Para ela, as autoridades querem “mostrar para a Corte que foram lá e cumpriram a sentença da juíza, mas não vai funcionar”, conclui. A medida foi chamada de “farsa” pelos integrantes do grupo Tortura Nunca Mais – Rio de Janeiro. Eles avaliam que, ao contrário do que pretende o governo, a movimentação assustará a população local, calando os sobreviventes que ainda têm informações sobre o local das ossadas. Também lembram que, segundo a decisão da justiça, o governo deveria convocar para depor militares que participaram da repressão aos guerrilheiros, ponto recusado.
Política “perversa”
Para os militantes, a política iniciada com o presidente Fernando Henrique Cardoso (1995-2003) de reparação financeira aos anistiados e aos parentes de desaparecidos é perversa. “O governo dá o dinheiro esperando que a gente vá calar a boca. Mas nós não queremos dinheiro, queremos a verdade. Que nos digam como morreram, onde, quem matou e em qual lugar os restos mortais estão enterrados!”, protesta Victória.

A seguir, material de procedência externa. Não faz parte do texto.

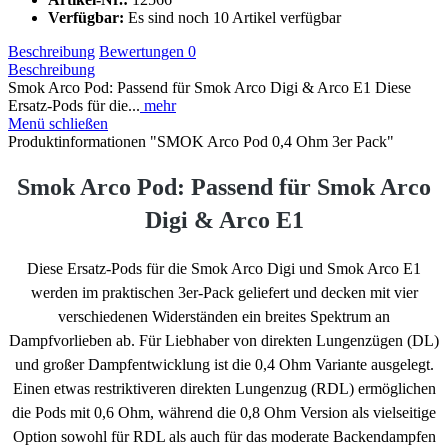
Verfügbar:
Es sind noch 10 Artikel verfügbar
Beschreibung
Bewertungen
0
Beschreibung
Smok Arco Pod: Passend für Smok Arco Digi & Arco E1 Diese
Ersatz-Pods für die...
mehr
Menü schließen
Produktinformationen "SMOK Arco Pod 0,4 Ohm 3er Pack"
Smok Arco Pod: Passend für Smok Arco
Digi & Arco E1
Diese Ersatz-Pods für die Smok Arco Digi und Smok Arco E1
werden im praktischen 3er-Pack geliefert und decken mit vier
verschiedenen Widerständen ein breites Spektrum an
Dampfvorlieben ab. Für Liebhaber von direkten Lungenzügen (DL)
und großer Dampfentwicklung ist die 0,4 Ohm Variante ausgelegt.
Einen etwas restriktiveren direkten Lungenzug (RDL) ermöglichen
die Pods mit 0,6 Ohm, während die 0,8 Ohm Version als vielseitige
Option sowohl für RDL als auch für das moderate Backendampfen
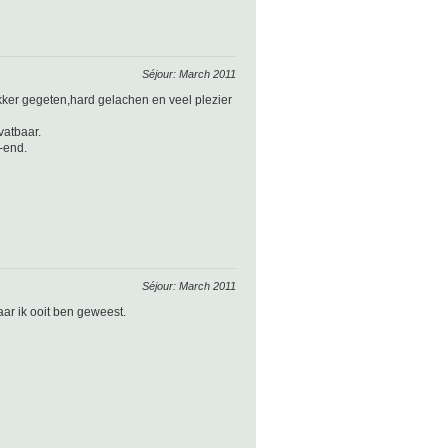
Séjour: March 2011
ekker gegeten,hard gelachen en veel plezier
vatbaar.
-end.
Séjour: March 2011
ar ik ooit ben geweest.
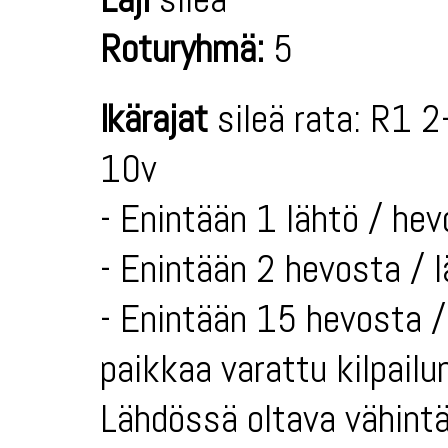
Roturyhmä:
5
Ikärajat
sileä rata: R1 2
10v
- Enintään 1 lähtö / hev
- Enintään 2 hevosta / 
- Enintään 15 hevosta / 
paikkaa varattu kilpailun
Lähdössä oltava vähintä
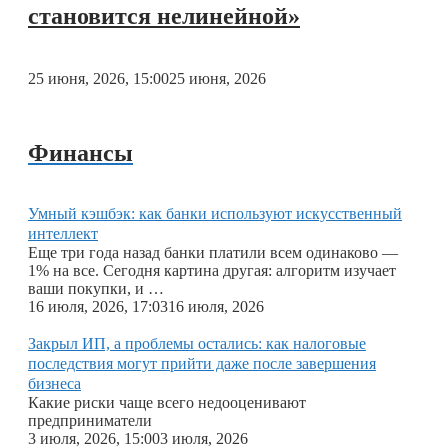
становится нелинейной»
25 июня, 2026, 15:00
25 июня, 2026
Финансы
Умный кэшбэк: как банки используют искусственный
интеллект
Еще три года назад банки платили всем одинаково —
1% на все. Сегодня картина другая: алгоритм изучает
ваши покупки, и …
16 июля, 2026, 17:03
16 июля, 2026
Закрыл ИП, а проблемы остались: как налоговые
последствия могут прийти даже после завершения
бизнеса
Какие риски чаще всего недооценивают
предприниматели
3 июля, 2026, 15:00
3 июля, 2026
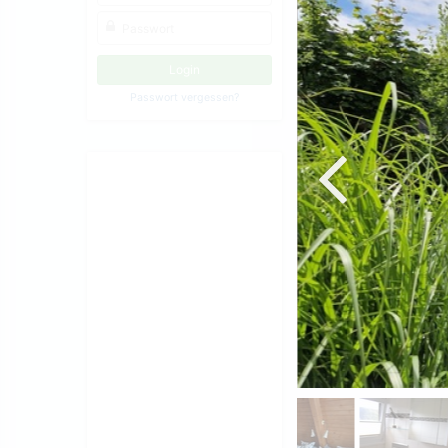
Passwort vergessen?
Schlafzimmer 2 mit 2
Einzelbetten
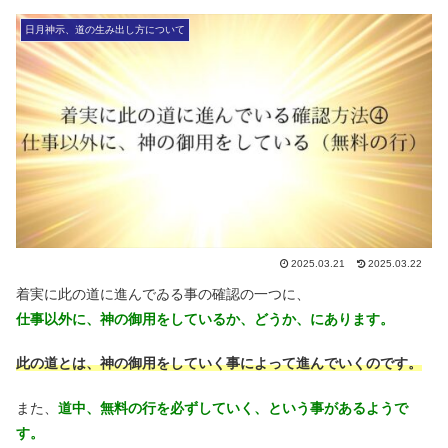
日月神示、道の生み出し方について
2025.03.21
2025.03.22
着実に此の道に進んでゐる事の確認の一つに、
仕事以外に、神の御用をしているか、どうか、にあります。
此の道とは、神の御用をしていく事によって進んでいくのです。
また、
道中、無料の行を必ずしていく、という事があるようで
す。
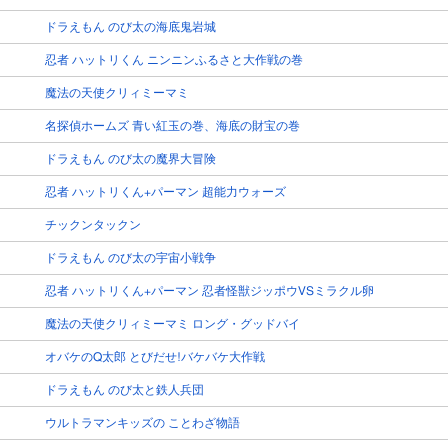
ドラえもん のび太の海底鬼岩城
忍者 ハットリくん ニンニンふるさと大作戦の巻
魔法の天使クリィミーマミ
名探偵ホームズ 青い紅玉の巻、海底の財宝の巻
ドラえもん のび太の魔界大冒険
忍者 ハットリくん+パーマン 超能力ウォーズ
チックンタックン
ドラえもん のび太の宇宙小戦争
忍者 ハットリくん+パーマン 忍者怪獣ジッポウVSミラクル卵
魔法の天使クリィミーマミ ロング・グッドバイ
オバケのQ太郎 とびだせ!バケバケ大作戦
ドラえもん のび太と鉄人兵団
ウルトラマンキッズの ことわざ物語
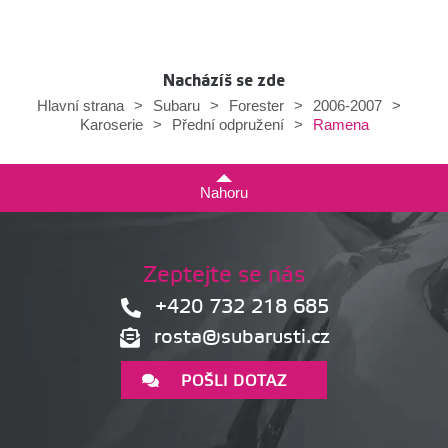
Nacházíš se zde
Hlavní strana
>
Subaru
>
Forester
>
2006-2007
>
Ramena
Karoserie
>
Přední odpružení
>
Nahoru
Zeptejte se nás
+420 732 218 685
rosta@subarusti.cz
POŠLI DOTAZ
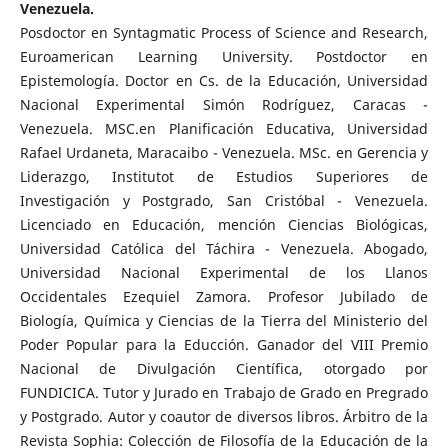
Venezuela.
Posdoctor en Syntagmatic Process of Science and Research,
Euroamerican Learning University. Postdoctor en
Epistemología. Doctor en Cs. de la Educación, Universidad
Nacional Experimental Simón Rodríguez, Caracas -
Venezuela. MSC.en Planificación Educativa, Universidad
Rafael Urdaneta, Maracaibo - Venezuela. MSc. en Gerencia y
Liderazgo, Institutot de Estudios Superiores de
Investigación y Postgrado, San Cristóbal - Venezuela.
Licenciado en Educación, mención Ciencias Biológicas,
Universidad Católica del Táchira - Venezuela. Abogado,
Universidad Nacional Experimental de los Llanos
Occidentales Ezequiel Zamora. Profesor Jubilado de
Biología, Química y Ciencias de la Tierra del Ministerio del
Poder Popular para la Educción. Ganador del VIII Premio
Nacional de Divulgación Científica, otorgado por
FUNDICICA. Tutor y Jurado en Trabajo de Grado en Pregrado
y Postgrado. Autor y coautor de diversos libros. Árbitro de la
Revista Sophia: Colección de Filosofía de la Educación de la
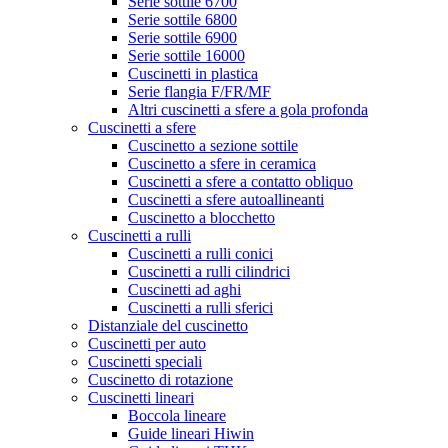
Serie sottile 6700
Serie sottile 6800
Serie sottile 6900
Serie sottile 16000
Cuscinetti in plastica
Serie flangia F/FR/MF
Altri cuscinetti a sfere a gola profonda
Cuscinetti a sfere
Cuscinetto a sezione sottile
Cuscinetto a sfere in ceramica
Cuscinetti a sfere a contatto obliquo
Cuscinetti a sfere autoallineanti
Cuscinetto a blocchetto
Cuscinetti a rulli
Cuscinetti a rulli conici
Cuscinetti a rulli cilindrici
Cuscinetti ad aghi
Cuscinetti a rulli sferici
Distanziale del cuscinetto
Cuscinetti per auto
Cuscinetti speciali
Cuscinetto di rotazione
Cuscinetti lineari
Boccola lineare
Guide lineari Hiwin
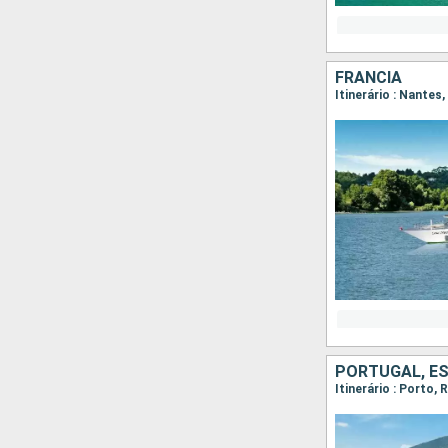
FRANCIA
Itinerário : Nantes
PORTUGAL, E
Itinerário : Porto,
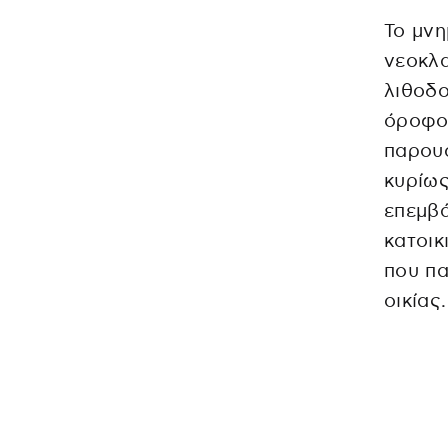
Το μνη
νεοκλα
λιθοδο
όροφο 
παρουσ
κυρίως
επεμβά
κατοικ
που πα
οικίας.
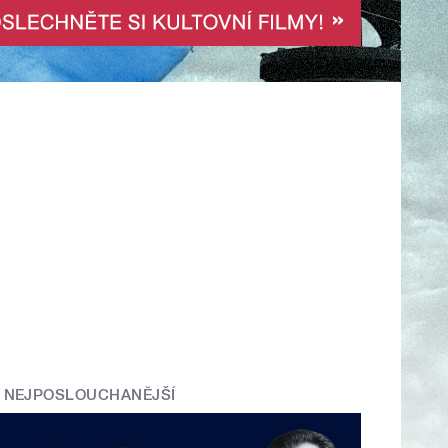
NEJPOSLOUCHANĚJŠÍ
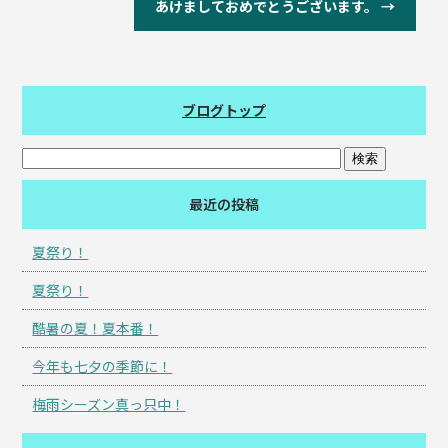
あけましておめでとうございます。
→
ブログトップ
最近の投稿
夏祭り！
夏祭り！
酷暑の夏！夏本番！
今年も七夕の季節に！
梅雨シーズン真っ只中！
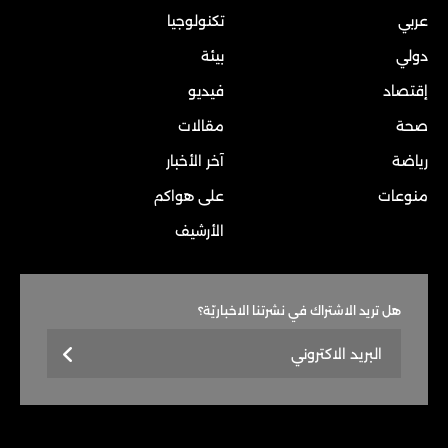
عربي
تكنولوجيا
دولي
بيئة
إقتصاد
فيديو
صحة
مقالات
رياضة
آخر الأخبار
منوعات
على هواكم
الأرشيف
هل تريد الاشتراك في نشرتنا الاخباريّة؟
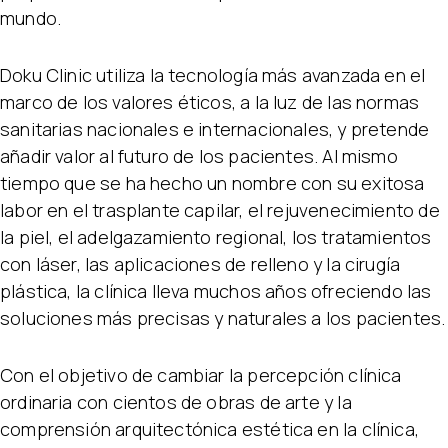
mundo.
Doku Clinic utiliza la tecnología más avanzada en el
marco de los valores éticos, a la luz de las normas
sanitarias nacionales e internacionales, y pretende
añadir valor al futuro de los pacientes. Al mismo
tiempo que se ha hecho un nombre con su exitosa
labor en el trasplante capilar, el rejuvenecimiento de
la piel, el adelgazamiento regional, los tratamientos
con láser, las aplicaciones de relleno y la cirugía
plástica, la clínica lleva muchos años ofreciendo las
soluciones más precisas y naturales a los pacientes.
Con el objetivo de cambiar la percepción clínica
ordinaria con cientos de obras de arte y la
comprensión arquitectónica estética en la clínica,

A pesquisadora insiste que não é revanchismo. Contar a historia é vital para todos os brasileiros. “Um dos fatores da violência neste país, especialmente no Rio de Janeiro, é a impunidade desde a época da ditadura militar. Por que um policial militar pararia de torturar hoje se os torturadores de ontem podem continuar a circular sem problema? Antes eram militantes de esquerda, hoje são os favelados. Mas a tortura continua”, diz, explicando que sua associação trabalha também em cima da tortura contemporânea.
Ela lembra que a partir desse ponto de vista, o Brasil está em uma situação desconfortável na América Latina. Segundo Victoria, os brasileiros não têm promovido os mesmos avanços quanto a punição dos repressores, como é observado em países como Argentina, Chile e Uruguai.
Victória deposita todas as esperanças no processo da CIDH, que deveria avançar no começo do ano que vem. “Estou cansada, quero que termine logo, quero seguir vivendo a minha vida”, confessa. Ela esta segura que o corpo de seu pai nunca vai aparecer. “Imagine, o comandante da guerrilha! Os militares nunca vão liberar…”. Olhando pelos rostos em preto e branco de Mauricio, Gilberto e André, ela leva de novo a mão para suas costas e suspira: enquanto a verdade não surgir, ela não vai a descansar.